Mereka berdalil dengan apa yang diriwayatkan oleh ahmad dan an-Nasai dan
an-Nasai menshahihkannya, demikian juga al-hakim dan Ibnu Hibban meriwayatkan hadits
Buraidah dari Nabi yang berkata, “Sesungguhnya hasab penduduk dunia yang mereka
berpengang dengannya adalah harta”. Dan
apa yang diriwayatkan oleh Ahmad, Tirmidzi dan al-hakim dan dia menshahihkannya
dari hadits Samurah dari Nabi bahwasanya Nabi berkata, “al-Hasab adalah harta,
kemuliaan dan takwa”. Sedangkan para fuqaha’ menafsirkan hasab dengan kemuliaan
yang diwarisi dari orang tua.
Dari
Urwah dari Aisyah bahwa Barirah dimerdekakan dan suaminya masih budak maka
Rasulullah memberikan pilihan kepada Barirah seandainya suaminya merdeka
niscaya Rasulullah tidak akan memberikan pilihan kepada Barirah. Hadits ini
diriwayatkan oleh Muslim, Abu Dawud dan Tirmidzi. Di sana ada riwayat lain yang menyebutkan bahwa
Barirah memilih fasakh. Ini menjadi hujjah akan dipandangnya kafaah dalam
kemerdekaan, bahkan Imam Syafii berkata, “Asal kafaah dalam pernikahan adalah
hadits Barirah”.
Telah
diketahui dari apa yang telah lalu bahwa sunnah menganggap kafaah dalam agama,
merdeka, akhlak dan kemudahan rizki. Dengan ini banyak para ulama di awal-awal
islam mengambil pendapat ini. Dan
kebanyakan para ulama menambahkan nasab dan pekerjaan. Mereka berdalil dengan
apa yang tidak shahih dari beberapa hadits dan dengan kiyas yang benar. Mereka
berkata, “Sesungguhnya sebab memandang kafaah adalah mengangkat kemudharatan
dan aib. Mereka membanggakan nasab dan
memandang aib seorang wanita qurais menikah dengan seorang dari Bahili. Mereka
senantiasa mencela kerendahan profesi dan pekerjaan. Sandaran dalam masalah ini
adalah adapt kebiasaan.
Telah
diketahui dari apa yang telah kami
sampaikan bahwa kafaah bukan maslaah ibadah akan tetapi masalah mu’amalah yang
menghukuminya adapt kebiasaan manusia dan digunakan dalil kiyas dalam masalah
ini. Karena kafaah mengikuti kemashlahatan manusia dan mengangkat kemudharatan
dari mereka. Sunber kafaah adalah celaan. Setiapa lelaki yang sekufu terhadap
orang yang apabila dia menikah dengan anak perempuan mereka, mereka tidak
mendapati aib di antara kaum mereka dengan menikahkannya. Oleh karena itu mereka berkata, Seorang yang
berilmu sekufu dengan anak perempuan seorang yang mulia dan berharta meskipun
orang alim tersebut orang yang bernasab rendah atau tidak diketahui (nasabnya).

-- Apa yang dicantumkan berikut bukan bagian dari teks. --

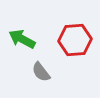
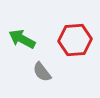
gray semicircle: moved 1 px right
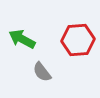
red hexagon: moved 3 px right
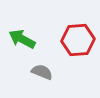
gray semicircle: rotated 150 degrees clockwise
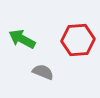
gray semicircle: moved 1 px right
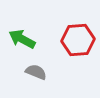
gray semicircle: moved 7 px left
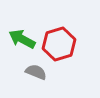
red hexagon: moved 19 px left, 4 px down; rotated 12 degrees counterclockwise
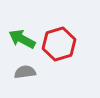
gray semicircle: moved 11 px left; rotated 30 degrees counterclockwise
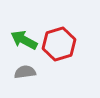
green arrow: moved 2 px right, 1 px down
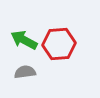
red hexagon: rotated 12 degrees clockwise
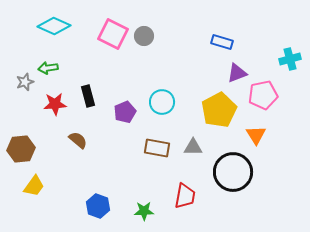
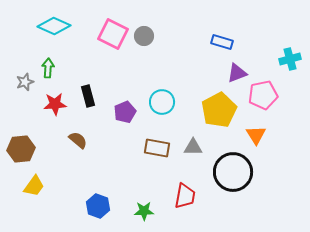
green arrow: rotated 102 degrees clockwise
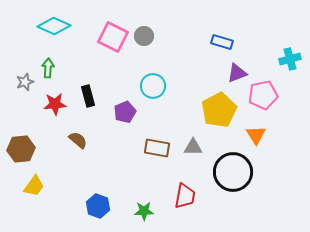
pink square: moved 3 px down
cyan circle: moved 9 px left, 16 px up
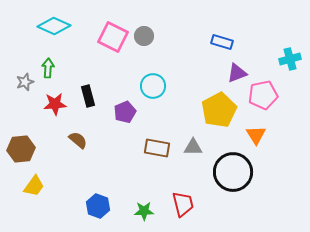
red trapezoid: moved 2 px left, 8 px down; rotated 24 degrees counterclockwise
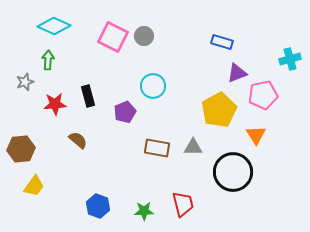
green arrow: moved 8 px up
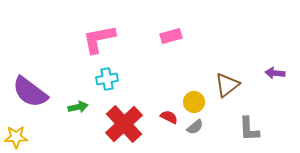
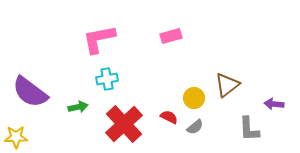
purple arrow: moved 1 px left, 31 px down
yellow circle: moved 4 px up
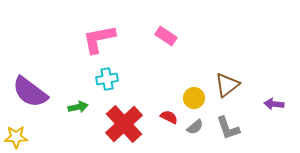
pink rectangle: moved 5 px left; rotated 50 degrees clockwise
gray L-shape: moved 21 px left, 1 px up; rotated 16 degrees counterclockwise
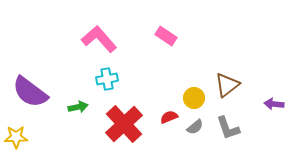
pink L-shape: rotated 60 degrees clockwise
red semicircle: rotated 48 degrees counterclockwise
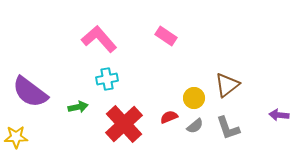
purple arrow: moved 5 px right, 11 px down
gray semicircle: moved 1 px up
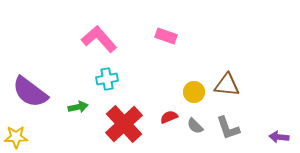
pink rectangle: rotated 15 degrees counterclockwise
brown triangle: rotated 44 degrees clockwise
yellow circle: moved 6 px up
purple arrow: moved 22 px down
gray semicircle: rotated 84 degrees clockwise
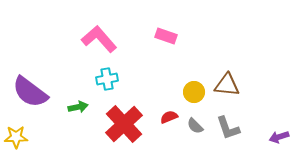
purple arrow: rotated 24 degrees counterclockwise
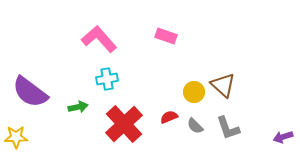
brown triangle: moved 4 px left; rotated 36 degrees clockwise
purple arrow: moved 4 px right
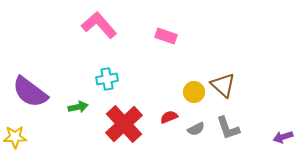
pink L-shape: moved 14 px up
gray semicircle: moved 1 px right, 3 px down; rotated 72 degrees counterclockwise
yellow star: moved 1 px left
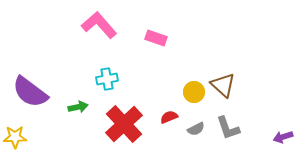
pink rectangle: moved 10 px left, 2 px down
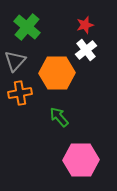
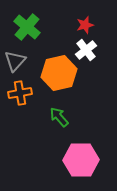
orange hexagon: moved 2 px right; rotated 12 degrees counterclockwise
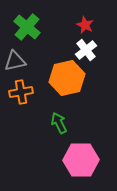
red star: rotated 30 degrees counterclockwise
gray triangle: rotated 35 degrees clockwise
orange hexagon: moved 8 px right, 5 px down
orange cross: moved 1 px right, 1 px up
green arrow: moved 6 px down; rotated 15 degrees clockwise
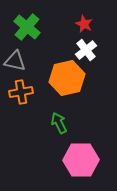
red star: moved 1 px left, 1 px up
gray triangle: rotated 25 degrees clockwise
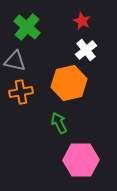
red star: moved 2 px left, 3 px up
orange hexagon: moved 2 px right, 5 px down
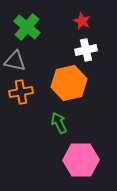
white cross: rotated 25 degrees clockwise
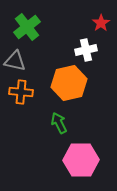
red star: moved 19 px right, 2 px down; rotated 12 degrees clockwise
green cross: rotated 12 degrees clockwise
orange cross: rotated 15 degrees clockwise
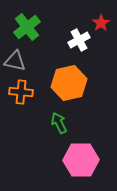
white cross: moved 7 px left, 10 px up; rotated 15 degrees counterclockwise
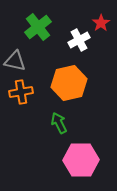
green cross: moved 11 px right
orange cross: rotated 15 degrees counterclockwise
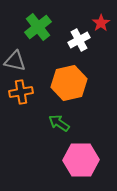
green arrow: rotated 30 degrees counterclockwise
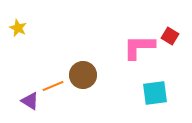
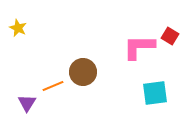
brown circle: moved 3 px up
purple triangle: moved 3 px left, 2 px down; rotated 30 degrees clockwise
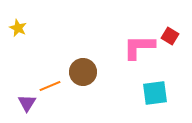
orange line: moved 3 px left
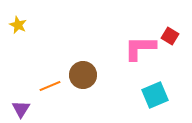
yellow star: moved 3 px up
pink L-shape: moved 1 px right, 1 px down
brown circle: moved 3 px down
cyan square: moved 2 px down; rotated 16 degrees counterclockwise
purple triangle: moved 6 px left, 6 px down
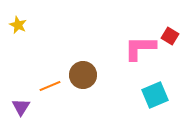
purple triangle: moved 2 px up
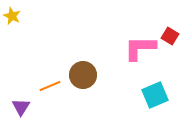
yellow star: moved 6 px left, 9 px up
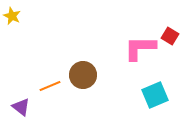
purple triangle: rotated 24 degrees counterclockwise
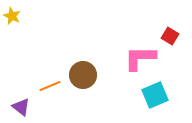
pink L-shape: moved 10 px down
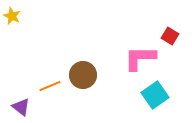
cyan square: rotated 12 degrees counterclockwise
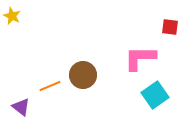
red square: moved 9 px up; rotated 24 degrees counterclockwise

Karena ilmu adalah sesuatu yang paling mulia sehingga tidak ada aib padanya
secara muthlak. Dan kafaah ini berbeda-beda dengan perbedaan masa dan tempat.
Kadang seorang yang sekufu untuk suatu kaum di suatu negeri tidk dianggap
sekufu untuk semisal mereka di negeri yang lain karena perbedaan adat
Adapun
hukum kafaah ini: Wajib menikahkan pengkhithbah disertai dengan terbuktinya
kafaah dan sang wali dianggap menghalangi sang wanita yang dikhithbah untuk
menikah jika sang wali menolak menikahkannya. Ketika itu sang wanita boleh
menikahkan dirinya dengan orang yang sekufu dengan tanpa ridha wali menurut
madzhab Hanafiah jika sang wanita cerdas. Dan wali tidak boleh menentangnya
demikian juga tidak boleh meminta fasakh. Sedang dalam madzhab yang lain,
wanita tersebut mengangkat masalahnya kepada qadhi agar wali yang jauh
menikahkannya apabila wali dekat yang menghalangi pernikahannya –dengan
perincian yang dikenal dalam ilmu fiqih-. Apabila pengkhithbah tidak sekufu dan
wali menikahkannya dengan sang anak tanpa ijin dari anak perempuan tersebut
atau sang perempuan menikahkan dirinya tanpa ijin wali, ini boleh bagi sang
wanita menurut pendapat pertama (Hanafiyah).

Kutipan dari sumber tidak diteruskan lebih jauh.